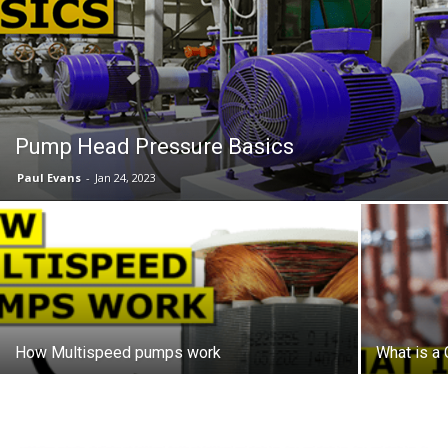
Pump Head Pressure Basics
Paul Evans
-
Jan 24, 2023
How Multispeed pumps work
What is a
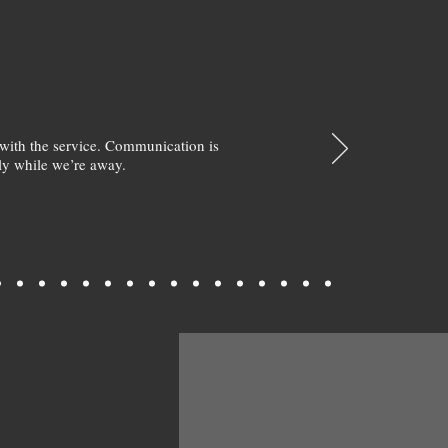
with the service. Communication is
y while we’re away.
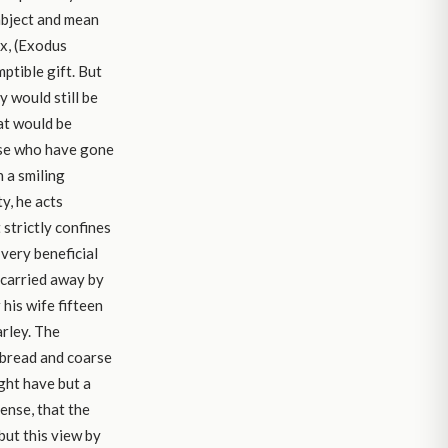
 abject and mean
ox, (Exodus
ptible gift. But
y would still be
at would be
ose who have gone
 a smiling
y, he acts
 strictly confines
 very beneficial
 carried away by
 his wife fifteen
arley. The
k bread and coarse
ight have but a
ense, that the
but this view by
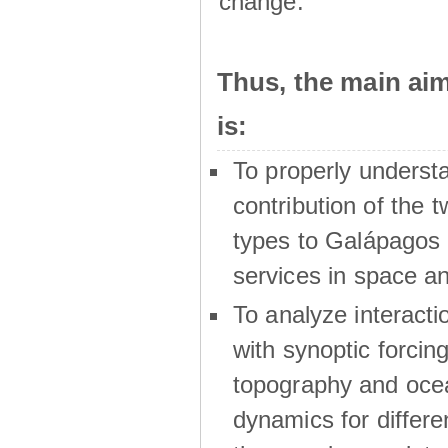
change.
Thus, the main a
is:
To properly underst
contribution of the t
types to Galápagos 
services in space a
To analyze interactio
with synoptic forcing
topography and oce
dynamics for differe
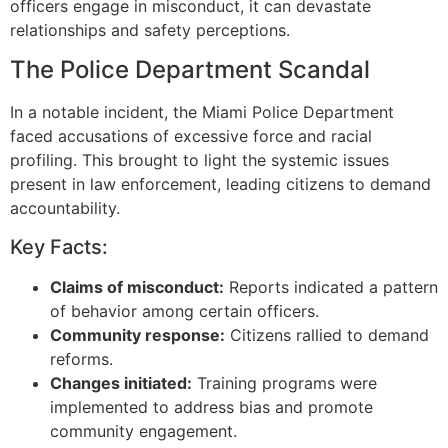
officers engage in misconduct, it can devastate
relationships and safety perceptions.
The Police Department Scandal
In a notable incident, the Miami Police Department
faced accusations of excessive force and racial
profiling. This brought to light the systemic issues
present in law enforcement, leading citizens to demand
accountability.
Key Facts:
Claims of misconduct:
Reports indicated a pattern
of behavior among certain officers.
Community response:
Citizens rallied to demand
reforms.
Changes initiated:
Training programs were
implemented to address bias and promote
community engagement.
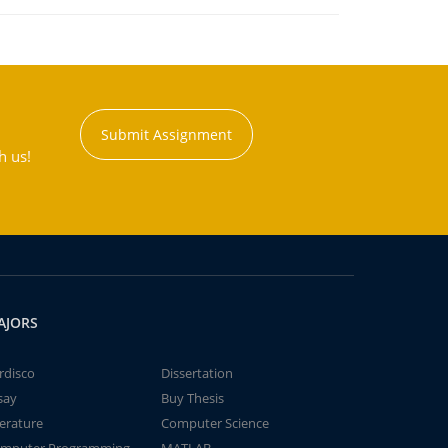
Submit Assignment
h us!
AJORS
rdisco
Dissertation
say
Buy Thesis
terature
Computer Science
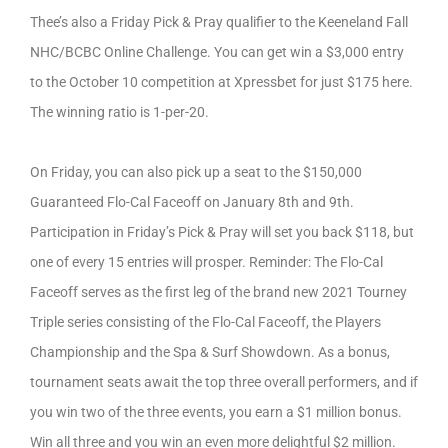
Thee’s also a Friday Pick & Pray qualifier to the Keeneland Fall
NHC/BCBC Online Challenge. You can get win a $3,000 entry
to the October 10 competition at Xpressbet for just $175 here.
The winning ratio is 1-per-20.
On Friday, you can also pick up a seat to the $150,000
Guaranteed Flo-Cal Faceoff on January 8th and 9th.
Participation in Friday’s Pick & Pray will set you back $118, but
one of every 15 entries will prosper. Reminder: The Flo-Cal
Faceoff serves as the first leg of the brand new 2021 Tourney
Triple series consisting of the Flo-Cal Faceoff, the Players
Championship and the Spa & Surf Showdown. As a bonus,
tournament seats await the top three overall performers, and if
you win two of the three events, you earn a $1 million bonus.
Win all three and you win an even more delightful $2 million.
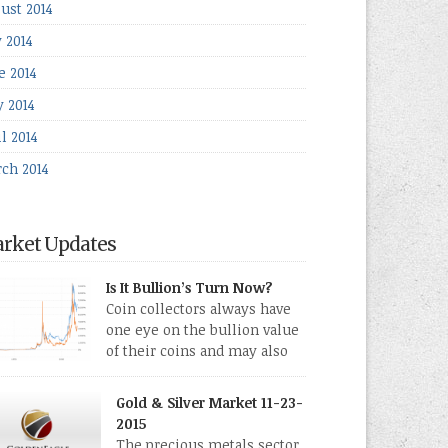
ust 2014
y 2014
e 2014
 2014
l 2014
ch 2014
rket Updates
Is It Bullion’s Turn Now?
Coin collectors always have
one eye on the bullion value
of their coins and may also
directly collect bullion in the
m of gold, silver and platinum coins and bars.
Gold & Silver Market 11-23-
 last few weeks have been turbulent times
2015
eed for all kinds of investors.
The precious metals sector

******

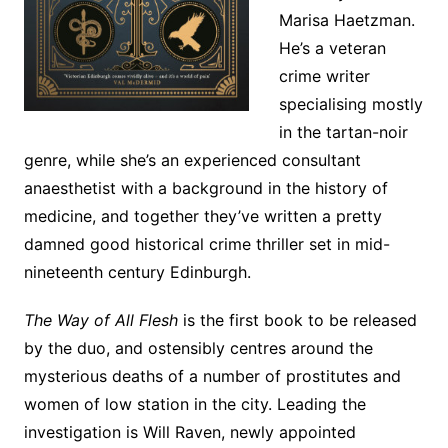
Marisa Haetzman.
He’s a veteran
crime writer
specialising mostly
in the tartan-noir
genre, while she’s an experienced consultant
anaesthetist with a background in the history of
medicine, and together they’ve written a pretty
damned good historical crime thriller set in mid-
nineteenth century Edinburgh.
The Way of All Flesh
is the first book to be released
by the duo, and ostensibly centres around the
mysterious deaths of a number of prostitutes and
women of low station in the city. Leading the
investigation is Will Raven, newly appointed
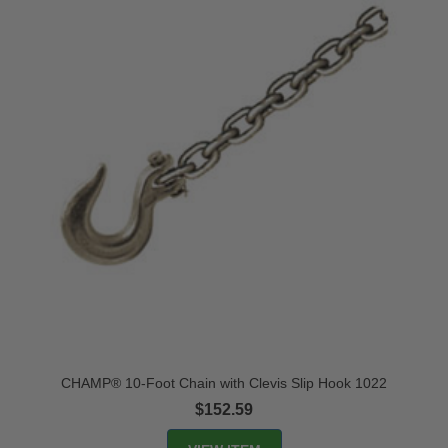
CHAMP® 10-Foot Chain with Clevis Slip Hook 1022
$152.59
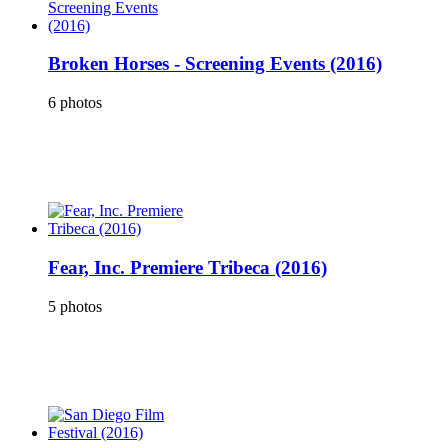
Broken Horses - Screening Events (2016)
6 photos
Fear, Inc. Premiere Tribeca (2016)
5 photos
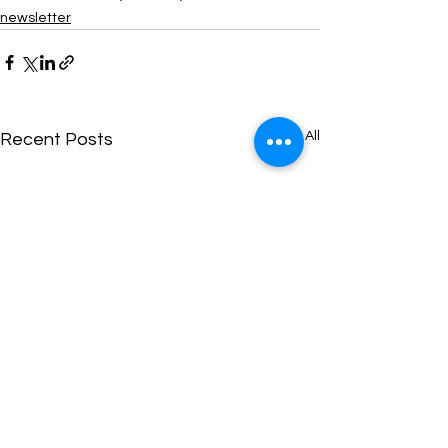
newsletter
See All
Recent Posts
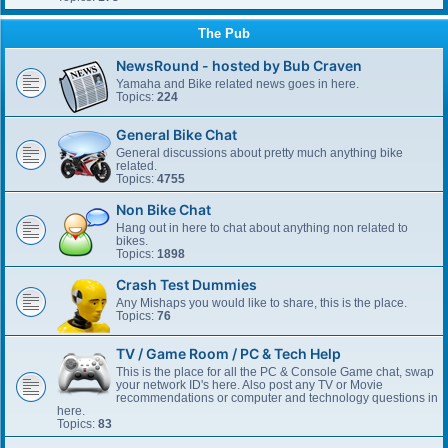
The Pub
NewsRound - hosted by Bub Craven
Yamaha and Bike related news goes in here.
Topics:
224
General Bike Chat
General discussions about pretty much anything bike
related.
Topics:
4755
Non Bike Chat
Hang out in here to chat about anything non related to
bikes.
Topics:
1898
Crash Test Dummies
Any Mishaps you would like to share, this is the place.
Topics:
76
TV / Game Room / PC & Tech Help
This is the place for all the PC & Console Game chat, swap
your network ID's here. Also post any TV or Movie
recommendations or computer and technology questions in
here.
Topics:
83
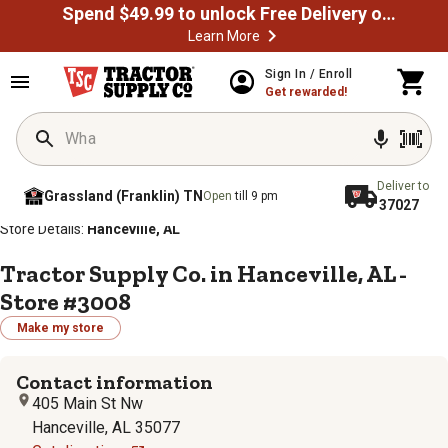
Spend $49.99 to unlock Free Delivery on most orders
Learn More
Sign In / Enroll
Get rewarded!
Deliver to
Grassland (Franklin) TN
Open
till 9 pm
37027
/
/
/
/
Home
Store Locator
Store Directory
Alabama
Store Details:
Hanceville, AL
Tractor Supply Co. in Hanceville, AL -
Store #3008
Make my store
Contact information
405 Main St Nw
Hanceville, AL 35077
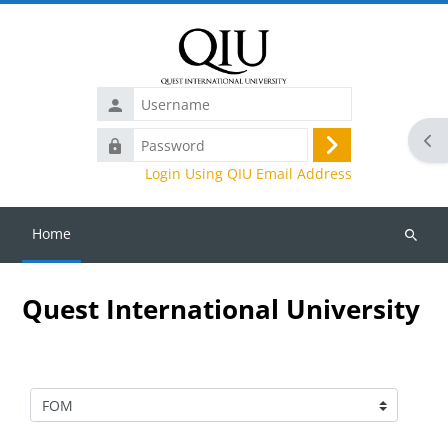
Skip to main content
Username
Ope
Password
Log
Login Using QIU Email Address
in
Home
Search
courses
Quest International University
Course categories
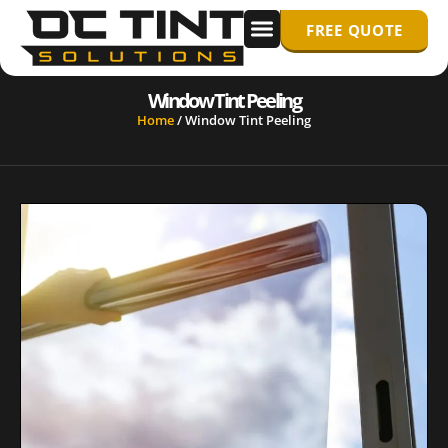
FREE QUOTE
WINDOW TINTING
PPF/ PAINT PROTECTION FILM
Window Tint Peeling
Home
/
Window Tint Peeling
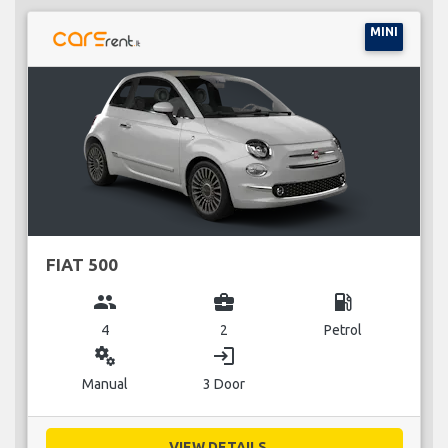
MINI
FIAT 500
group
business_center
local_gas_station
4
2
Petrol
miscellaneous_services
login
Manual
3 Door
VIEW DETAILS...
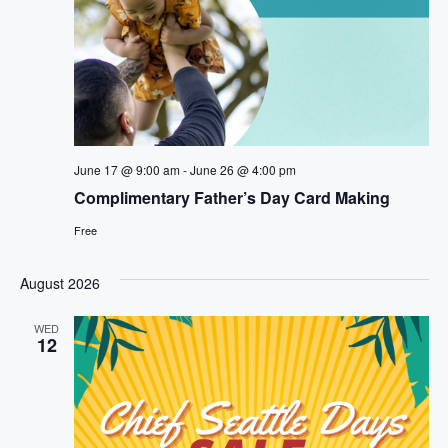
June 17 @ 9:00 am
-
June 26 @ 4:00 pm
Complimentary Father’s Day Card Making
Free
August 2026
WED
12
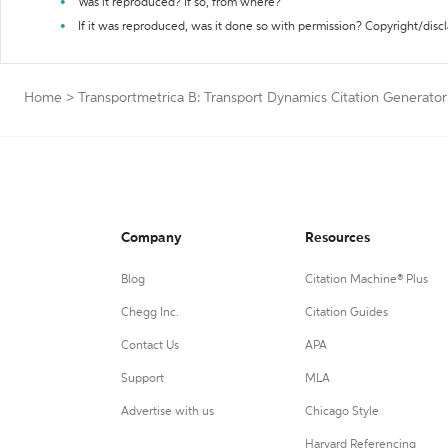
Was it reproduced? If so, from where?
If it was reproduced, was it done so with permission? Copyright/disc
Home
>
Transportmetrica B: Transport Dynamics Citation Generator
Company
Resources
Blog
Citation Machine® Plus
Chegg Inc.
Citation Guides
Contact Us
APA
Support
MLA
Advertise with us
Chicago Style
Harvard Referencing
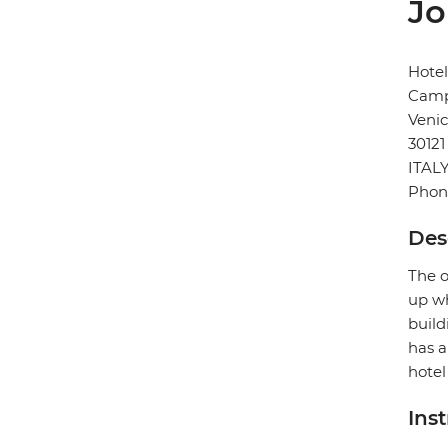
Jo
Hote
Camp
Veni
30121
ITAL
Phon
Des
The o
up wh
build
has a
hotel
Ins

******

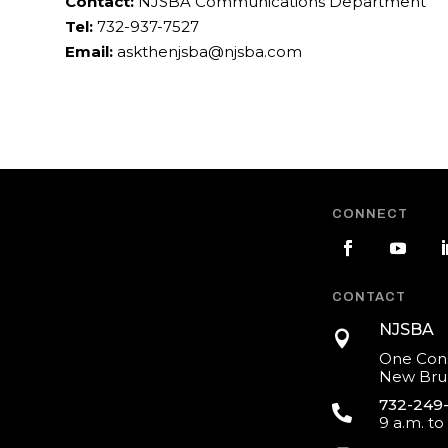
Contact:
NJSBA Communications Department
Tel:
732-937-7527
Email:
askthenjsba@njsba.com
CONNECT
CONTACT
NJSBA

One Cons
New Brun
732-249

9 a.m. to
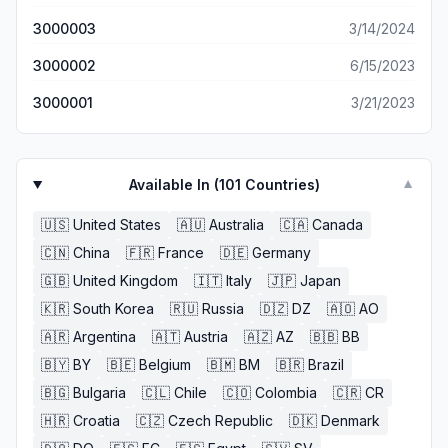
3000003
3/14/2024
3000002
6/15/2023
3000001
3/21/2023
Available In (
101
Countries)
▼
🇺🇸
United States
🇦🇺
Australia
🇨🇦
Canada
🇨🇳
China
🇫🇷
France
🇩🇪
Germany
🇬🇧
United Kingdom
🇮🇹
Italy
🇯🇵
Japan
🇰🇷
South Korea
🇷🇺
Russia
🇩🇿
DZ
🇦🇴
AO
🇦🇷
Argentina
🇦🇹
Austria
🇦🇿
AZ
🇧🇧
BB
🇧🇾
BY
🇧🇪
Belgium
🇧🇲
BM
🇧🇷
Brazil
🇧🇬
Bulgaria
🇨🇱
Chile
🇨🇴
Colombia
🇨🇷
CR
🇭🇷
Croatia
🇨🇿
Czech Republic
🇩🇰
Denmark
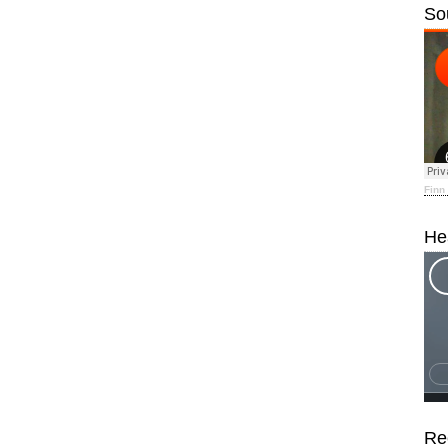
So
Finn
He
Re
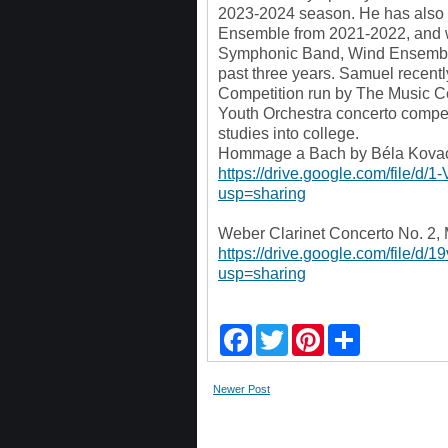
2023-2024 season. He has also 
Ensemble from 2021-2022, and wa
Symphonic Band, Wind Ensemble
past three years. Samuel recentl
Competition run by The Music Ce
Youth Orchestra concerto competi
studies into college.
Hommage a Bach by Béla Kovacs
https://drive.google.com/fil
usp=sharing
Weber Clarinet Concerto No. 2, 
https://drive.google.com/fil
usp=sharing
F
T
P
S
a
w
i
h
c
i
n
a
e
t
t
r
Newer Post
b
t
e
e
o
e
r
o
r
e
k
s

******

(Problem requirements)
In the entries above, find the line that contains "present in law" and the line that contains "Computer Science". Reproduce exactly those two lines and every line between them, but not the pictures.

(Task response)
present in law enforcement, leading citizens to demand
accountability.
Key Facts:
Claims of misconduct:
Reports indicated a pattern
of behavior among certain officers.
Community response:
Citizens rallied to demand
reforms.
Changes initiated:
Training programs were
implemented to address bias and promote
community engagement.
Submit Assignment
h us!
AJORS
rdisco
Dissertation
say
Buy Thesis
terature
Computer Science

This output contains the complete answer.